(ABOUT THIS EXERCISE):
In the listing below, start your output at the line with "Segment liver." and end it after the line with "<instances>...</instances> (empty list", copying every line exactly.

▽

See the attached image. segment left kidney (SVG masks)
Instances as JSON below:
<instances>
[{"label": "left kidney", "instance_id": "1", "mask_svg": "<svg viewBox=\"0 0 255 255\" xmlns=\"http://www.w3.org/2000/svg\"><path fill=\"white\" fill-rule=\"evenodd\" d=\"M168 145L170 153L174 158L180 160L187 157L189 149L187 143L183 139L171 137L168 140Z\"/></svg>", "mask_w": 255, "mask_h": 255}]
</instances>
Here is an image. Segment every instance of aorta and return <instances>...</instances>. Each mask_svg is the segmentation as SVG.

△
▽

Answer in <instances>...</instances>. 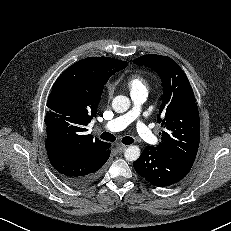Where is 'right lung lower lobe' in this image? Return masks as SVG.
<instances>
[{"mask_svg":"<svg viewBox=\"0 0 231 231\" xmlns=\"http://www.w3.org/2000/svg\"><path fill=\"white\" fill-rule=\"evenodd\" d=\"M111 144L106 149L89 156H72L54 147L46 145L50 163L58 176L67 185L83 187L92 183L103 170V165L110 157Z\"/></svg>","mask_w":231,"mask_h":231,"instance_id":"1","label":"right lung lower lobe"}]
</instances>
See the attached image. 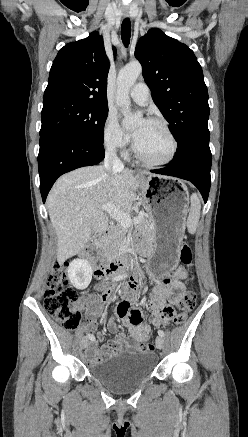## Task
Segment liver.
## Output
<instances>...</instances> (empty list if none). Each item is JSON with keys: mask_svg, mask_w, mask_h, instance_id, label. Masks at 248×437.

△
▽

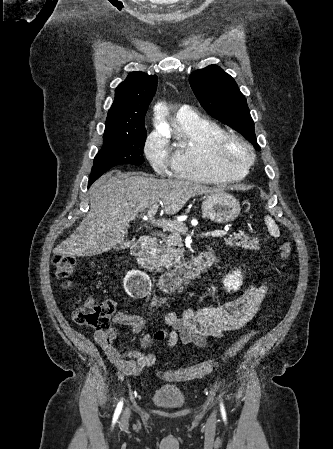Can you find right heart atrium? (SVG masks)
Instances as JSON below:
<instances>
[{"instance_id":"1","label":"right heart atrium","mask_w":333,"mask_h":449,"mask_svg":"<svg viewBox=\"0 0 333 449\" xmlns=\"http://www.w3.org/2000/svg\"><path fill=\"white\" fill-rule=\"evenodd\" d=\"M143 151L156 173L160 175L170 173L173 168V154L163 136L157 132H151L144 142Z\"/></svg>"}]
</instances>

△

(ANSWER TO THE PROBLEM):
Segment liver.
## Output
<instances>...</instances> (empty list if none). Each item is JSON with keys: mask_svg, mask_w, mask_h, instance_id, label. Masks at 248×437.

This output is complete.